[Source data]

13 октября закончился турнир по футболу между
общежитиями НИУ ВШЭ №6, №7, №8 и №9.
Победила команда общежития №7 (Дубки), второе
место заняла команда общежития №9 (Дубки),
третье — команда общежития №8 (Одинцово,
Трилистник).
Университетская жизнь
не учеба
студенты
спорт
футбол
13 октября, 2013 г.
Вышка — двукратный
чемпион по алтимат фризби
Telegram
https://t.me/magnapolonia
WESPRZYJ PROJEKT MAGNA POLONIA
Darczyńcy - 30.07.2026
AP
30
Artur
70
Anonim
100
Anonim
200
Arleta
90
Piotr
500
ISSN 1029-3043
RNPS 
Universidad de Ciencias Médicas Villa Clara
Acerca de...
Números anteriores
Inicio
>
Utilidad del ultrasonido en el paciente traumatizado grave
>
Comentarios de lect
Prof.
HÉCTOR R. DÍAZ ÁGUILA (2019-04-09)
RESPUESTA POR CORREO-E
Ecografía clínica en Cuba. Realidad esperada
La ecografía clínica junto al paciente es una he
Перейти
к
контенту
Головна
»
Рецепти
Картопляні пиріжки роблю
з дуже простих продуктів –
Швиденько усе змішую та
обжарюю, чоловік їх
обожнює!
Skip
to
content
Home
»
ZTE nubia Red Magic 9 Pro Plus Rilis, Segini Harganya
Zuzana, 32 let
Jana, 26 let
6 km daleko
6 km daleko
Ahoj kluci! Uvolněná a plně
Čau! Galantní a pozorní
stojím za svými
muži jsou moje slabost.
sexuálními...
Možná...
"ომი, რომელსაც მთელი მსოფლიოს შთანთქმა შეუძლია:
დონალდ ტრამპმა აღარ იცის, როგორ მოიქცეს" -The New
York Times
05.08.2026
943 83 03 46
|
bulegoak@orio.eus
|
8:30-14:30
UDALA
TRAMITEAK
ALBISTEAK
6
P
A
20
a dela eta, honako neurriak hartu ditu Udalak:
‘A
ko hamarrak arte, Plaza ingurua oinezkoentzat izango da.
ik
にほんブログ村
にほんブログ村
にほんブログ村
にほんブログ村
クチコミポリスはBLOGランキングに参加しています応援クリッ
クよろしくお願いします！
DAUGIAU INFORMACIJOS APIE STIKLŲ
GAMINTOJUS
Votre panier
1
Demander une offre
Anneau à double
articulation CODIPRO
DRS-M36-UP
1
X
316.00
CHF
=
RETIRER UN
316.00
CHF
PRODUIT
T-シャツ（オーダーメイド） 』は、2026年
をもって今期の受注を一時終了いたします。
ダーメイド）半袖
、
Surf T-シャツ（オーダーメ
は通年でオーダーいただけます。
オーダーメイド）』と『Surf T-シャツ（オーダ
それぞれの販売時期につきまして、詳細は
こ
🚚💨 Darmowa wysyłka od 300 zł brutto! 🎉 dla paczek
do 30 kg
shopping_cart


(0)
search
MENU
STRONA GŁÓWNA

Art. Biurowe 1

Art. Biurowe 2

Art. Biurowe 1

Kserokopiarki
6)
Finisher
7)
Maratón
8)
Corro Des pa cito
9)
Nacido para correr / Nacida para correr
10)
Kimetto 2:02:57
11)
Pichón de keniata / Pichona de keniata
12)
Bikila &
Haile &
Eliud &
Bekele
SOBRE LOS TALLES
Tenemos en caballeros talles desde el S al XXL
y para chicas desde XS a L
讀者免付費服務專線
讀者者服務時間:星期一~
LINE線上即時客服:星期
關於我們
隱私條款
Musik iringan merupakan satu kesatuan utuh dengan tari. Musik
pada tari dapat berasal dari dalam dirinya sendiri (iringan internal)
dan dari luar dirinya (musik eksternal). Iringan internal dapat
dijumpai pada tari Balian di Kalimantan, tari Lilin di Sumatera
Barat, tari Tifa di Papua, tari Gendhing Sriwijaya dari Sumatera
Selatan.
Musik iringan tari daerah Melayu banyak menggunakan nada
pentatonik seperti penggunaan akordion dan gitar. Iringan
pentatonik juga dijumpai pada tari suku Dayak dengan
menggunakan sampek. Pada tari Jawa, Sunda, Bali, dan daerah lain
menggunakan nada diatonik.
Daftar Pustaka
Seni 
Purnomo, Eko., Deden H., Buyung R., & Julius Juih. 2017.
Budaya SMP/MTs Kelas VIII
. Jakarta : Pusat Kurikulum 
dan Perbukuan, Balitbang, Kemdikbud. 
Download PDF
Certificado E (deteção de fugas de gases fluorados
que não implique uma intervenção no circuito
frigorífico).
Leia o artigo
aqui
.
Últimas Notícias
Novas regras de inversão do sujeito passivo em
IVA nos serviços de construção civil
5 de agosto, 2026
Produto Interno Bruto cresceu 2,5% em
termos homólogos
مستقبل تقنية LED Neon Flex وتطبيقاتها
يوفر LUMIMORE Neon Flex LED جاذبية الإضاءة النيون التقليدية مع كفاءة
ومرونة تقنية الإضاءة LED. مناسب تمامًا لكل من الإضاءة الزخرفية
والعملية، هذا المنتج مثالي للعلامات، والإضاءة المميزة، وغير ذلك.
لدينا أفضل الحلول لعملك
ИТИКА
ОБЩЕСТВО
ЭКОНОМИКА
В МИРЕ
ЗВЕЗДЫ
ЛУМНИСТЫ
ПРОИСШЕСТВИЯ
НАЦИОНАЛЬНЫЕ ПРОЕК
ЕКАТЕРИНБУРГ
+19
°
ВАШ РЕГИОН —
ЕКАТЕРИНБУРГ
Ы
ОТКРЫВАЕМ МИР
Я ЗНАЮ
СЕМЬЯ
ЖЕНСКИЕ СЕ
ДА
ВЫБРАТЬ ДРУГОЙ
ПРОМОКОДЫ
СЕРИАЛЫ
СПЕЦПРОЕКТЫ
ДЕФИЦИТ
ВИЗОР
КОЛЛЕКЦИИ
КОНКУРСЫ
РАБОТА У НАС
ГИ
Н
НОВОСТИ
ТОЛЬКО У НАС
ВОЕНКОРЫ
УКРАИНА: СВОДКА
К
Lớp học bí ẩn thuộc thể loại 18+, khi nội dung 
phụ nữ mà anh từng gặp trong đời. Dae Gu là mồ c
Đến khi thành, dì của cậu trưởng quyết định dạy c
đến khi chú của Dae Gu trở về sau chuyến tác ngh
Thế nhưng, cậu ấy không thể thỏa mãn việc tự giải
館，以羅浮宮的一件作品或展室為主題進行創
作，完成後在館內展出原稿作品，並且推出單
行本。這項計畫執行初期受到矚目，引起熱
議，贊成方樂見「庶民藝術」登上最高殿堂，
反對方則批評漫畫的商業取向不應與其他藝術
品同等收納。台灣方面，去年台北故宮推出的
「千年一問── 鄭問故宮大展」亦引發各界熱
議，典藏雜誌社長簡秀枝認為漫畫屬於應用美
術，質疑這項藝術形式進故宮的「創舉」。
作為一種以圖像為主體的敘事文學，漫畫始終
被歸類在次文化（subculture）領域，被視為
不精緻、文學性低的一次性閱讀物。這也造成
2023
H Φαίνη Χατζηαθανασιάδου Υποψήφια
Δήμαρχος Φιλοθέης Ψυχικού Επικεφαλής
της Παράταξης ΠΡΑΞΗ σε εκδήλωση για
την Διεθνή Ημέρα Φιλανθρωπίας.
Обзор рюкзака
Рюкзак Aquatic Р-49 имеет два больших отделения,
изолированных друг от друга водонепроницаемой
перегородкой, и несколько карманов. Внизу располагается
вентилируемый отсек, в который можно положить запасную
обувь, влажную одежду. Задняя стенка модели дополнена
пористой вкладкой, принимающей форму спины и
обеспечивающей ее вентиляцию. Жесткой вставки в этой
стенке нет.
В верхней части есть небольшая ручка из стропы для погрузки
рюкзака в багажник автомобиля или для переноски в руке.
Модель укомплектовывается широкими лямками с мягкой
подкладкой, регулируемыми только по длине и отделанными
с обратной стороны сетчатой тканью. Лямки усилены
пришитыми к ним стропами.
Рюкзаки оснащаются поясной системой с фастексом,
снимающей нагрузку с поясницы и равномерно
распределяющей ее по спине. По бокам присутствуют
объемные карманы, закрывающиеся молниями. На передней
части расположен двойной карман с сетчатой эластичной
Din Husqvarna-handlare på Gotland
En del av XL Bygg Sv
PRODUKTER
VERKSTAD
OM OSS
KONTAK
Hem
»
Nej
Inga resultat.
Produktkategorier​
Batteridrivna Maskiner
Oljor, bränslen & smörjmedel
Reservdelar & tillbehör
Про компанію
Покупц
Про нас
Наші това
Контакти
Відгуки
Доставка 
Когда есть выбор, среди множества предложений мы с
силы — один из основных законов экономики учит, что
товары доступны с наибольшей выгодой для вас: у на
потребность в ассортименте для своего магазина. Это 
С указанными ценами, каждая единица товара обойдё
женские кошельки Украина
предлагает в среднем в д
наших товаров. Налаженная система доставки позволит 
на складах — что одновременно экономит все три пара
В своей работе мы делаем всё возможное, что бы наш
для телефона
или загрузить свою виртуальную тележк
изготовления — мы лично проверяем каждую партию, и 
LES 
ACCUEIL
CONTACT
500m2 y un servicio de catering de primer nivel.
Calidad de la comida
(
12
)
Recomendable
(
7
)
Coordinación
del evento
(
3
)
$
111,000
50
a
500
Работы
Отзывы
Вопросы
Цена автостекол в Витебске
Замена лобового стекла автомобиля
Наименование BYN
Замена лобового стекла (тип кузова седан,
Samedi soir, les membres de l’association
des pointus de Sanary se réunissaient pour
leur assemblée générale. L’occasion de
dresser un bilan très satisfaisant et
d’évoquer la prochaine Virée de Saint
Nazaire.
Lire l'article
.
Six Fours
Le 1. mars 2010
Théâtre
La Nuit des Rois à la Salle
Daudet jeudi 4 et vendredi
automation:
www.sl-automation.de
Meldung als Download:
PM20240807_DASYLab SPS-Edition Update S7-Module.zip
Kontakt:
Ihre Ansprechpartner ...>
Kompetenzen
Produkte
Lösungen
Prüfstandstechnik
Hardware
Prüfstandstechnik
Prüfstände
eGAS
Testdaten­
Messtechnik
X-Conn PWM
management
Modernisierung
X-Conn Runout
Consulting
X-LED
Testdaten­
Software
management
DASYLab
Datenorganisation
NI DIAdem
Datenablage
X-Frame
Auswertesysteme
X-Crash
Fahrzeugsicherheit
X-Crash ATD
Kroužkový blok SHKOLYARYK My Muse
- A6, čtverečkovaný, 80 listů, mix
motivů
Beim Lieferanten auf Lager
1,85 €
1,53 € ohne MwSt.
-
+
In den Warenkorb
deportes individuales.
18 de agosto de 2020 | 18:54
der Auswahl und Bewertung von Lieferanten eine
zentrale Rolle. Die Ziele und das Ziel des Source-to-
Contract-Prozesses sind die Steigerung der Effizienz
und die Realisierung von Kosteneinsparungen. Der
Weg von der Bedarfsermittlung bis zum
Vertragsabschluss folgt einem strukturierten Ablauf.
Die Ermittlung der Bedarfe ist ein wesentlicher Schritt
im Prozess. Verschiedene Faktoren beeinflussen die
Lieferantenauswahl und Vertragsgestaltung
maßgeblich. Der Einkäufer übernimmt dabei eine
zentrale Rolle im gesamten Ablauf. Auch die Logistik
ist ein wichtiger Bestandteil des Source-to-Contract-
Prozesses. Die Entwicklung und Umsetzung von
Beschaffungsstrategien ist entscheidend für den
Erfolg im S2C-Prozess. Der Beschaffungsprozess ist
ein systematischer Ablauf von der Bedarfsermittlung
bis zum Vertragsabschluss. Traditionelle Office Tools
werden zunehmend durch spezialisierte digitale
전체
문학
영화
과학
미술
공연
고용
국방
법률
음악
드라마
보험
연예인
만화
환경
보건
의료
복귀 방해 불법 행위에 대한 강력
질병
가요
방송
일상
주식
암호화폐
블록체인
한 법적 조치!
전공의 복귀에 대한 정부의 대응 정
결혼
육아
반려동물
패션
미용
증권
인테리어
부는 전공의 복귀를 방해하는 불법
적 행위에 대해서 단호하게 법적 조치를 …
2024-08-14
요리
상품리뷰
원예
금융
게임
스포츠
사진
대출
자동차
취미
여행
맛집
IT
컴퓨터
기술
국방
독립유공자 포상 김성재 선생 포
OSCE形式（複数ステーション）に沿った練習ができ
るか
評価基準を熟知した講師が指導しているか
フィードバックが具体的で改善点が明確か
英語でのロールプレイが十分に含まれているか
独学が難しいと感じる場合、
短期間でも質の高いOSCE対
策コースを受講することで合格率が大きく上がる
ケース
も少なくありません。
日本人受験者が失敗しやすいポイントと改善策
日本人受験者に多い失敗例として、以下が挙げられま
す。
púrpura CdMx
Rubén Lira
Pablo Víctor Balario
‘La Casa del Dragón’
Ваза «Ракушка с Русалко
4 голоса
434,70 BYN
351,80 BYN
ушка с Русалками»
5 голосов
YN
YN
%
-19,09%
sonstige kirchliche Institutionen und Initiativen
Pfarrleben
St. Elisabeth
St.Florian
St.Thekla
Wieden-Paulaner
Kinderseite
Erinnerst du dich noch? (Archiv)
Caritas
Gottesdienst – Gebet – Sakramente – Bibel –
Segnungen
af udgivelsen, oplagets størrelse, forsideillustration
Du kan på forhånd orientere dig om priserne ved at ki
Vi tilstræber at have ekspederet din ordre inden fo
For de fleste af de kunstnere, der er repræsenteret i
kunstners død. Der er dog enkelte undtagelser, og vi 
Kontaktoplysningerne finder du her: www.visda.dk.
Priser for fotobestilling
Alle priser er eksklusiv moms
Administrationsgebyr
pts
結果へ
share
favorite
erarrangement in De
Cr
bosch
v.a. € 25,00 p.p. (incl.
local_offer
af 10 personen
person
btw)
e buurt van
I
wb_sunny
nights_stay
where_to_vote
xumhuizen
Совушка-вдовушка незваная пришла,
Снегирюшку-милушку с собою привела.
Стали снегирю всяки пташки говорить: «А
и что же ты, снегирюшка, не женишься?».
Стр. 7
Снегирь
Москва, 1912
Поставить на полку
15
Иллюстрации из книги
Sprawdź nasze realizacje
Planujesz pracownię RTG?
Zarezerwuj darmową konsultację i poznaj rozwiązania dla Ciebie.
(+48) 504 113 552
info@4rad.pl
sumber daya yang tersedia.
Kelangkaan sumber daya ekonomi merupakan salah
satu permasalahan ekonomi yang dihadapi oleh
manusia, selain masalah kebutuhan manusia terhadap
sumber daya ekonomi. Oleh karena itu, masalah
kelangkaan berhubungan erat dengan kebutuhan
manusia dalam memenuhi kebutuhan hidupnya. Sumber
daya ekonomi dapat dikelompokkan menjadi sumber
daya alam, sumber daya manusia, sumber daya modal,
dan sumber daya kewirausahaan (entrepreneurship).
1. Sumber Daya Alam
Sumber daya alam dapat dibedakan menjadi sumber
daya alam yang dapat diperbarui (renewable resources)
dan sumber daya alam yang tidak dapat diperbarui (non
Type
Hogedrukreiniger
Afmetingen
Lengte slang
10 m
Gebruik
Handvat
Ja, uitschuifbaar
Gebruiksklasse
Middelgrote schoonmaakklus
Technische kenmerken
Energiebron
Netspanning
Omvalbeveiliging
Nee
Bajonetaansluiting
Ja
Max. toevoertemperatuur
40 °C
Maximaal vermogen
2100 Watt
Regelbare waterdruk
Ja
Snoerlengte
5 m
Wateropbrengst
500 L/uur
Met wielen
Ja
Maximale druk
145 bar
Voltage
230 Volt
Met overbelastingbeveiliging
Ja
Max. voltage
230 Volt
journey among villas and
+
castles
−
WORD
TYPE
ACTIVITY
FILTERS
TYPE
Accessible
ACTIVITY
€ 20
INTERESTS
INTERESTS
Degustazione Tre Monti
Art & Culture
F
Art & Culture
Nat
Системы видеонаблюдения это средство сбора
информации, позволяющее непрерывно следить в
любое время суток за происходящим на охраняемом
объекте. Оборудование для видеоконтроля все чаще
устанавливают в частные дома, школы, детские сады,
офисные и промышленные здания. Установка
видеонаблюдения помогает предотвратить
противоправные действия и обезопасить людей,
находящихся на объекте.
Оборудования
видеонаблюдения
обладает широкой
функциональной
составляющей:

Exercise brief: Word for word, restate the lines of the data above that fall between the line holding "where_to_vote" and the line holding "dan sumber daya kewirausahaan", inclusive, and no other lines.

Output for this exercise:
where_to_vote
xumhuizen
Совушка-вдовушка незваная пришла,
Снегирюшку-милушку с собою привела.
Стали снегирю всяки пташки говорить: «А
и что же ты, снегирюшка, не женишься?».
Стр. 7
Снегирь
Москва, 1912
Поставить на полку
15
Иллюстрации из книги
Sprawdź nasze realizacje
Planujesz pracownię RTG?
Zarezerwuj darmową konsultację i poznaj rozwiązania dla Ciebie.
(+48) 504 113 552
info@4rad.pl
sumber daya yang tersedia.
Kelangkaan sumber daya ekonomi merupakan salah
satu permasalahan ekonomi yang dihadapi oleh
manusia, selain masalah kebutuhan manusia terhadap
sumber daya ekonomi. Oleh karena itu, masalah
kelangkaan berhubungan erat dengan kebutuhan
manusia dalam memenuhi kebutuhan hidupnya. Sumber
daya ekonomi dapat dikelompokkan menjadi sumber
daya alam, sumber daya manusia, sumber daya modal,
dan sumber daya kewirausahaan (entrepreneurship).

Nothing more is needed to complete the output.